How many people went through this hell on earth is still not exactly counted. Numbers from 20 to 50 thousand children are called. After they reached the age of 18, they were simply thrown out into the street - completely unadapted to life, not knowing and not able to do anything, accustomed to considering themselves second-class people, "children of sin", and ready to dutifully endure any humiliation. It is clear that none of them even thought to fight for their rights or make public the terrible truth. Unable to cope with terrible memories and constant stress, many committed suicide.
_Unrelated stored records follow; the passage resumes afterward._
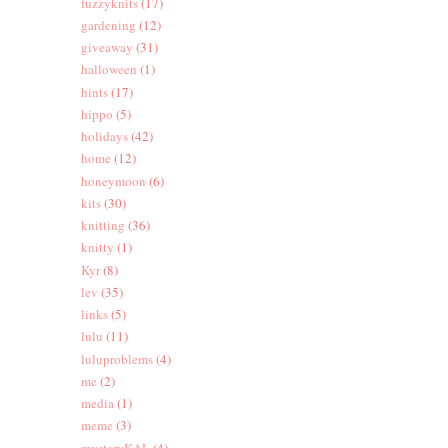
fuzzyknits
(17)
gardening
(12)
giveaway
(31)
halloween
(1)
hints
(17)
hippo
(5)
holidays
(42)
home
(12)
honeymoon
(6)
kits
(30)
knitting
(36)
knitty
(1)
Kyr
(8)
lev
(35)
links
(5)
lulu
(11)
luluproblems
(4)
me
(2)
media
(1)
meme
(3)
mysteryKAL
(4)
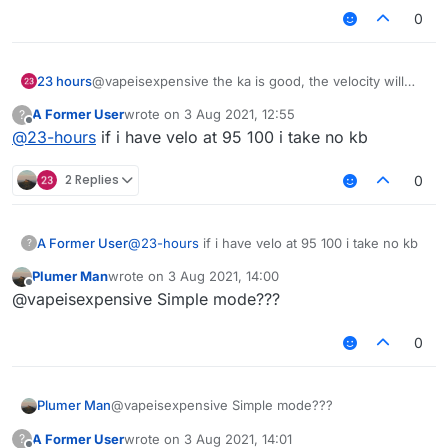
0
23 hours
@vapeisexpensive the ka is good, the velocity will
get you banned by staff overtime, use 100% vertical
A Former User
wrote on
3 Aug 2021, 12:55
?
kb, and horisontal must be over 85%
last edited by
Offline
@
23-hours
if i have velo at 95 100 i take no kb
gl!
2 Replies
0
A Former User
@
23-hours
if i have velo at 95 100 i take no kb
?
Plumer Man
wrote on
3 Aug 2021, 14:00
last edited by
Offline
@vapeisexpensive Simple mode???
0
Plumer Man
@vapeisexpensive Simple mode???
A Former User
wrote on
3 Aug 2021, 14:01
?
last edited by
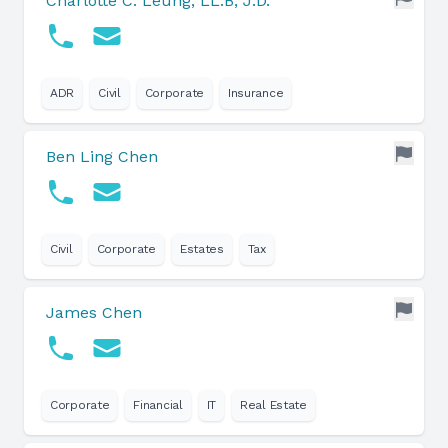
Charlotte C. Leung, LL.B, J.D.
ADR
Civil
Corporate
Insurance
Ben Ling Chen
Civil
Corporate
Estates
Tax
James Chen
Corporate
Financial
IT
Real Estate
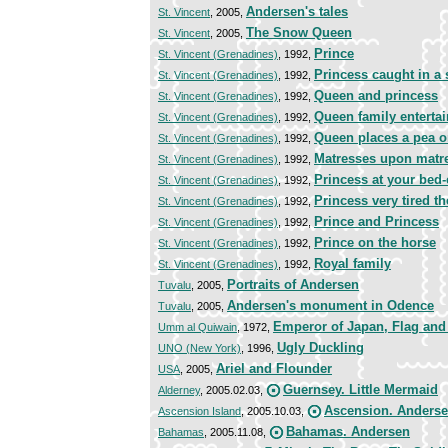
Andersen's tales
St. Vincent
, 2005,
The Snow Queen
St. Vincent
, 2005,
Prince
St. Vincent (Grenadines)
, 1992,
Princess caught in a
St. Vincent (Grenadines)
, 1992,
Queen and princess
St. Vincent (Grenadines)
, 1992,
Queen family enterta
St. Vincent (Grenadines)
, 1992,
Queen places a pea o
St. Vincent (Grenadines)
, 1992,
Matresses upon matr
St. Vincent (Grenadines)
, 1992,
Princess at your bed
St. Vincent (Grenadines)
, 1992,
Princess very tired t
St. Vincent (Grenadines)
, 1992,
Prince and Princess
St. Vincent (Grenadines)
, 1992,
Prince on the horse
St. Vincent (Grenadines)
, 1992,
Royal family
St. Vincent (Grenadines)
, 1992,
Portraits of Andersen
Tuvalu
, 2005,
Andersen's monument in Odence
Tuvalu
, 2005,
Emperor of Japan, Flag and
Umm al Quiwain
, 1972,
Ugly Duckling
UNO (New York)
, 1996,
Ariel and Flounder
USA
, 2005,
Guernsey. Little Mermaid
Alderney
, 2005.02.03,
Ascension. Anders
Ascension Island
, 2005.10.03,
Bahamas. Andersen
Bahamas
, 2005.11.08,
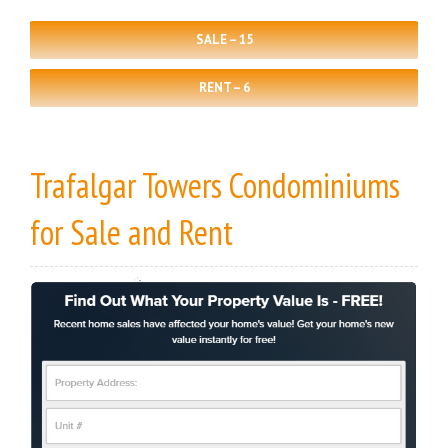
SALE – 15
RENT – 6
Trafalgar Towers Condominiums
for Sale
and
Rent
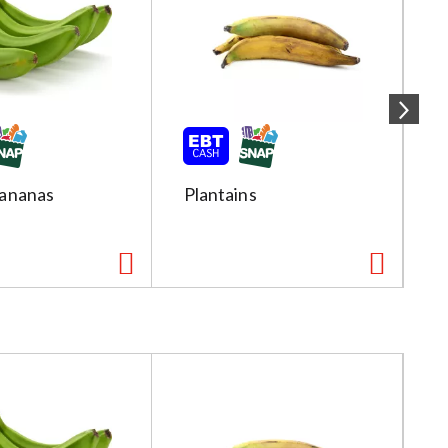
ananas
Plantains
R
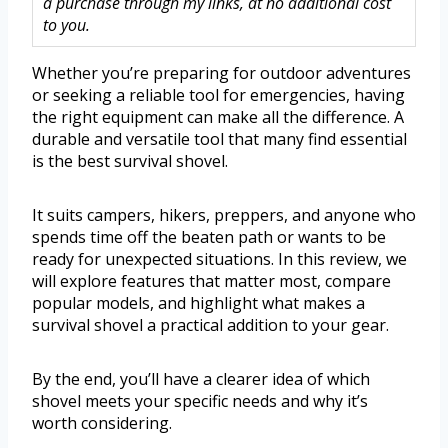
a purchase through my links, at no additional cost
to you.
Whether you’re preparing for outdoor adventures
or seeking a reliable tool for emergencies, having
the right equipment can make all the difference. A
durable and versatile tool that many find essential
is the best survival shovel.
It suits campers, hikers, preppers, and anyone who
spends time off the beaten path or wants to be
ready for unexpected situations. In this review, we
will explore features that matter most, compare
popular models, and highlight what makes a
survival shovel a practical addition to your gear.
By the end, you’ll have a clearer idea of which
shovel meets your specific needs and why it’s
worth considering.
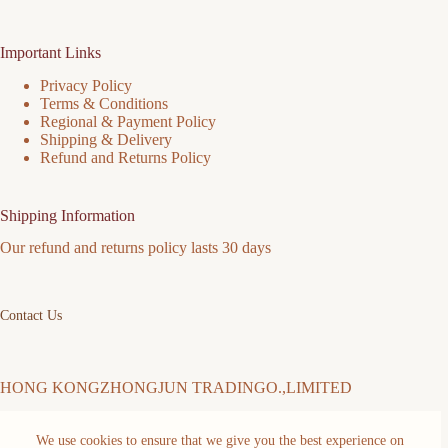
Important Links
Privacy Policy
Terms & Conditions
Regional & Payment Policy
Shipping & Delivery
Refund and Returns Policy
Shipping Information
Our refund and returns policy lasts 30 days
Contact Us
HONG KONGZHONGJUN TRADINGO.,LIMITED
We use cookies to ensure that we give you the best experience on
Address: FLAT/RM 511 5/F MING SANG INDUSTRIAL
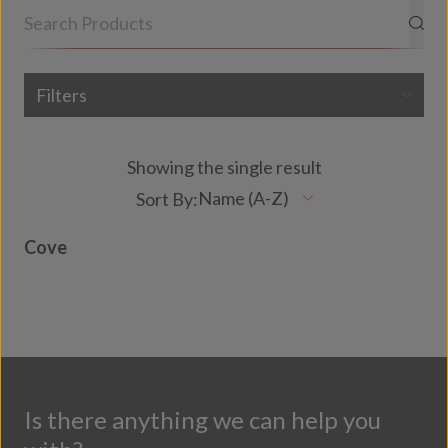
Filters
Showing the single result
Cove
Is there anything we can help you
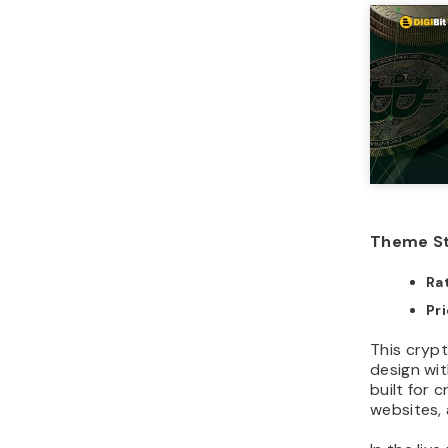
Theme St
Ra
Pr
This cryp
design wit
built for 
websites, 
In the live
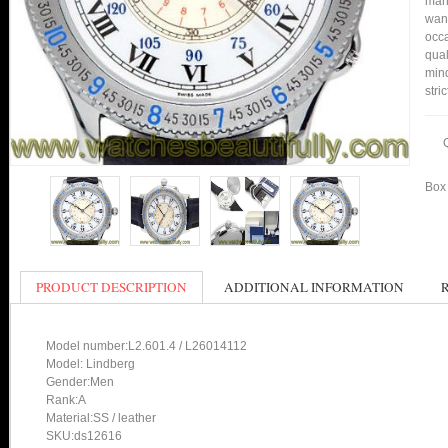
many
want
occa
qual
mind
stri
Box 
PRODUCT DESCRIPTION
ADDITIONAL INFORMATION
Model number:L2.601.4 / L26014112
Model: Lindberg
Gender:Men
Rank:A
Material:SS / leather
SKU:ds12616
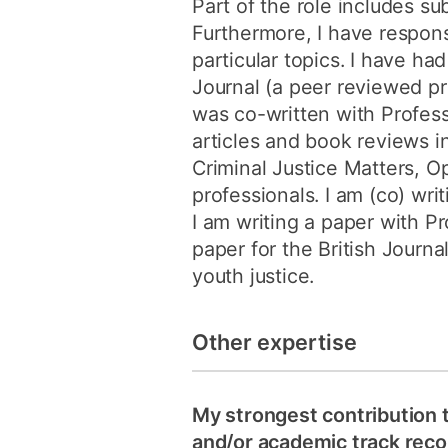
Part of the role includes su
Furthermore, I have responsi
particular topics. I have ha
Journal (a peer reviewed pr
was co-written with Profess
articles and book reviews i
Criminal Justice Matters, 
professionals. I am (co) wr
I am writing a paper with Pr
paper for the British Journa
youth justice.
Other expertise
My strongest contribution 
and/or academic track recor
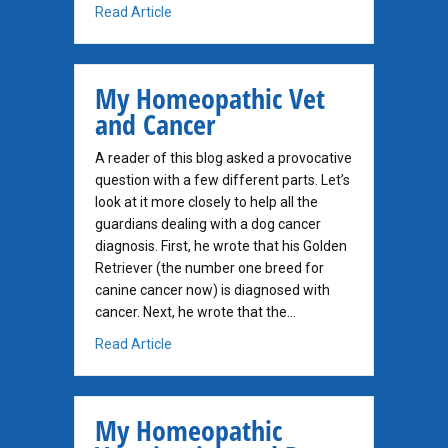
about Critical Question when Weighing Do
Read Article
My Homeopathic Vet
and Cancer
A reader of this blog asked a provocative
question with a few different parts. Let’s
look at it more closely to help all the
guardians dealing with a dog cancer
diagnosis. First, he wrote that his Golden
Retriever (the number one breed for
canine cancer now) is diagnosed with
cancer. Next, he wrote that the…
about My Homeopathic Vet and Cancer
Read Article
My Homeopathic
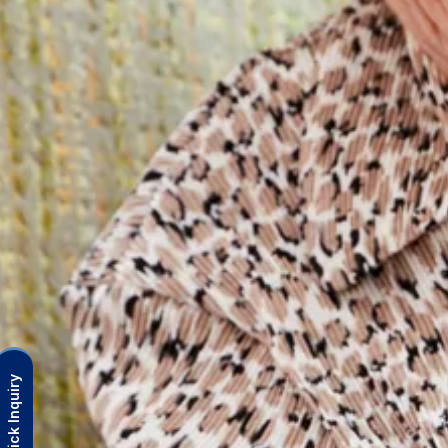
Quick Inquiry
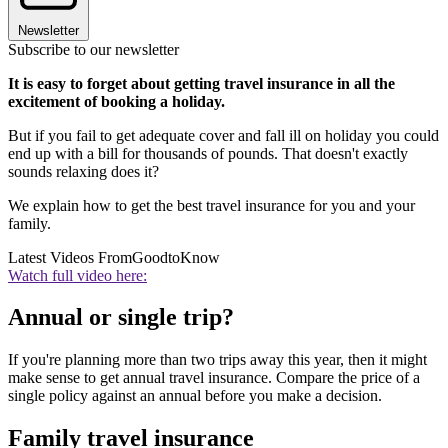
Newsletter
Subscribe to our newsletter
It is easy to forget about getting travel insurance in all the
excitement of booking a holiday.
But if you fail to get adequate cover and fall ill on holiday you could
end up with a bill for thousands of pounds. That doesn't exactly
sounds relaxing does it?
We explain how to get the best travel insurance for you and your
family.
Latest Videos From
GoodtoKnow
Watch full video here:
Annual or single trip?
If you're planning more than two trips away this year, then it might
make sense to get annual travel insurance. Compare the price of a
single policy against an annual before you make a decision.
Family travel insurance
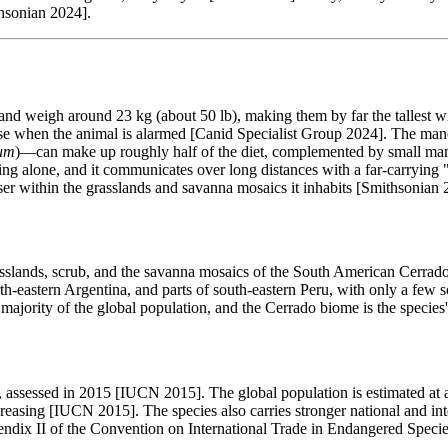
thsonian 2024].
and weigh around 23 kg (about 50 lb), making them by far the tallest w
rise when the animal is alarmed [Canid Specialist Group 2024]. The man
um
)—can make up roughly half of the diet, complemented by small mammal
aging alone, and it communicates over long distances with a far-carryi
erser within the grasslands and savanna mosaics it inhabits [Smithsonian 
lands, scrub, and the savanna mosaics of the South American Cerrado—
rth-eastern Argentina, and parts of south-eastern Peru, with only a few s
 majority of the global population, and the Cerrado biome is the specie
assessed in 2015 [IUCN 2015]. The global population is estimated at 
creasing [IUCN 2015]. The species also carries stronger national and inte
dix II of the Convention on International Trade in Endangered Species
Maurice Duplessis died in 1959, and the National Union immediately lost its influence. Representatives of the Liberal Party of Quebec that came to power were horrified by the legacy that they got. However, they decided not to wash dirty linen in public. The cannibalistic system of “hospital clinics” built by Duplessis was liquidated, and Catholic orders were removed from the budget feeder. Everything was limited to this, and Canada lived quietly for another 30 years.

In 1989, Radio Canada aired a program in which several people who had been kept in "clinics" as children took part. It was then that law-abiding Canadians learned about the nightmare that had been going on in their country for more than a decade. The victims of violence united in an organization called the "Orphans of Duplessis", and since then they have been seeking justice, at least after the fact. By the early 1990s, there were about 3,000 of them.

Although very reluctant, the government of Quebec still recognized the truth of the "Orphans of Duplessis". As victims of arbitrariness, they were awarded monetary compensation, but even here there were problems. The authorities surrounded the payments with so many bureaucratic procedures that not everyone was able to receive the money. The Catholic Church still denies any involvement in the story of the "Orphans of Duplessis" and refuses to make a formal apology.